Measure Investment Performance
There’s an old adage that says, “You can’t manage what you don’t measure.” By the same token, you can’t expect to be a successful investor unless you have a system for measuring key factors every step of the way.
In Part 1 and Part 2 of our series on the 5 Habits of Savvy Investors, we discussed several elements investors can and should measure; including investment criteria, asset allocation, diversification, and risk.
Savvy investors know what should be measured, how often it should be measured, and what tool is appropriate for determining results.
Establish Benchmarks to Measure Investment Success
The benchmarks you establish will let you know whether or not your strategy is working, and to what degree. Many investors and investment companies compare the success of their portfolio against indexes and average.
So then, if your investment portfolio is similar to the S&P 500 or the Dow Jones Industrial Average, use it as a benchmark. Just keep in mind that benchmarks are not a one-size-fits-all tool.
They should be tailored to your specific strategy because the ultimate goal is to measure your success in meeting your unique set of goals and objectives, as discussed in Part 1 of this series.
Common Tools of Measurement
There are some general measurements you can use to start with. Ask yourself the following fundamental questions to measure investment success:
- Have I preserved capital?
- Am I making a profit?
- How does my performance compare to the overall market?
Certainly, these broad evaluations are effective, but let’s drill down on the two most common ways to measure investment performance; which include yield and return.
Simply said, return, or ‘total return,’ is all of the money you make or lose on an investment over a specific period of time – usually, annually. It’s expressed as a percentage of the investment’s cost. It includes interest, dividends, distributions, and unrealized gains or losses (an increase or decrease in the share price) you’ve received from the investment over the specific period of time being measured. Return is a measurement of the total change in value of your investment.
Yield measures the cash flow or income (dividends or interest) an investment generates during a specific period of time – usually, annually. Yield does not include unrealized gains or losses.
To determine whether yield or return is the appropriate measure of your success, you must consider what role a particular investment plays in your portfolio. In other words, you must know not only what you’re buying, but why you’re buying it.
Let’s Illustrate the Importance of ‘Why’
Let’s say, for example, you and your buddy both invest in stocks. His method is to hold them until he can sell them at a profit – which describes the capital appreciation method. On the other hand, you buy stocks to use them to generate cash flow – which describes the income method.
In this scenario, return would be the appropriate performance measure for your buddy, and yield would be better for you.
However, both of you will do well in asking yourselves the 3 questions presented above.
Investing, like any other activity, has both a perceived and actual value.
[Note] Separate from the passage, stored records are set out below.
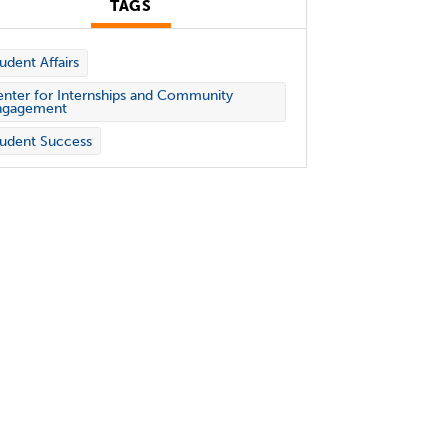
TAGS
udent Affairs
nter for Internships and Community
ngagement
udent Success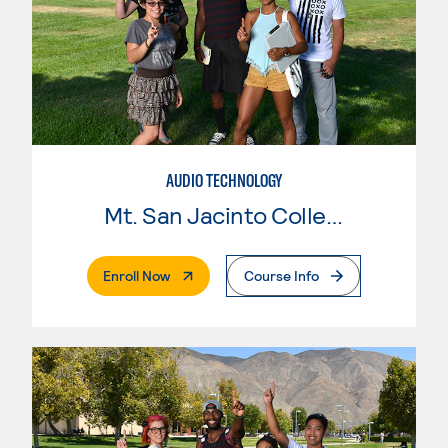
AUDIO TECHNOLOGY
Mt. San Jacinto College
. External Page
Enroll Now
Course Info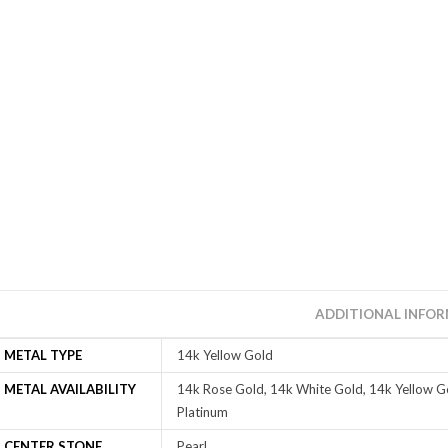
ADDITIONAL INFO
METAL TYPE
14k Yellow Gold
METAL AVAILABILITY
14k Rose Gold, 14k White Gold, 14k Yellow Go
Platinum
CENTER STONE
Pearl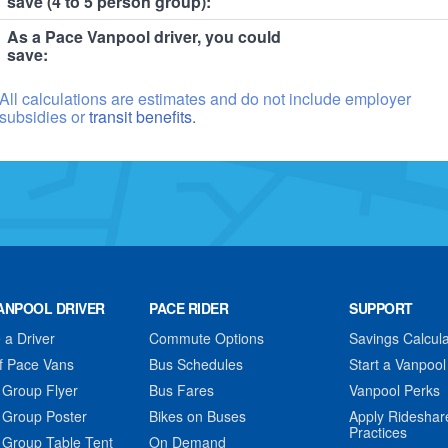
save (4 to 5 person group):
As a Pace Vanpool driver, you could
save:
All calculations are estimates and do not include employer
subsidies or
transit benefits.
ANPOOL DRIVER
PACE RIDER
SUPPORT
a Driver
Commute Options
Savings Calcula
f Pace Vans
Bus Schedules
Start a Vanpool
 Group Flyer
Bus Fares
Vanpool Perks
 Group Poster
Bikes on Buses
Apply Rideshar
Practices
 Group Table Tent
On Demand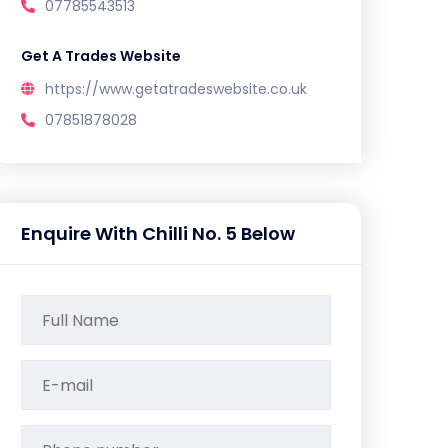
07785543513
Get A Trades Website
https://www.getatradeswebsite.co.uk
07851878028
Enquire With Chilli No. 5 Below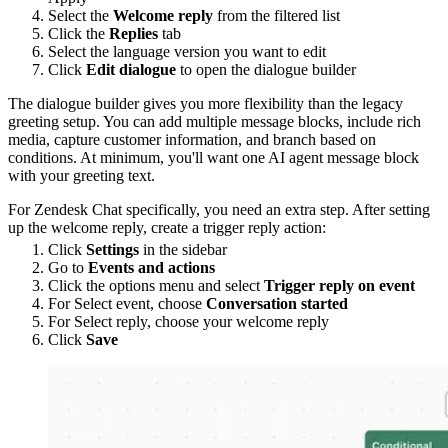
Select the
Welcome reply
from the filtered list
Click the
Replies
tab
Select the language version you want to edit
Click
Edit dialogue
to open the dialogue builder
The dialogue builder gives you more flexibility than the legacy
greeting setup. You can add multiple message blocks, include rich
media, capture customer information, and branch based on
conditions. At minimum, you'll want one AI agent message block
with your greeting text.
For Zendesk Chat specifically, you need an extra step. After setting
up the welcome reply, create a trigger reply action:
Click
Settings
in the sidebar
Go to
Events and actions
Click the options menu and select
Trigger reply on event
For Select event, choose
Conversation started
For Select reply, choose your welcome reply
Click
Save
In other words, you may feel like a savvy investor for investing in the hot, new, darling stock of Wall Street. You may perceive, emotionally, that you’ve made a sound investment that’s achieving your desired objective.
But it’s not until you measure this stock’s performance that you gain an accurate, realistic picture of its value in helping you achieve your goals.
Hopefully, you see that if you fail to measure the appropriate results with the appropriate tool, you risk drawing the wrong conclusions; which could lead to costly or even devastating mistakes.
That’s why knowing your unique investment objective and goals, setting realistic expectations of the investment product you think will help you achieve your goals, and finally, tracking its performance with the appropriate measurement tool(s), is critical to your long-term success as a savvy investor.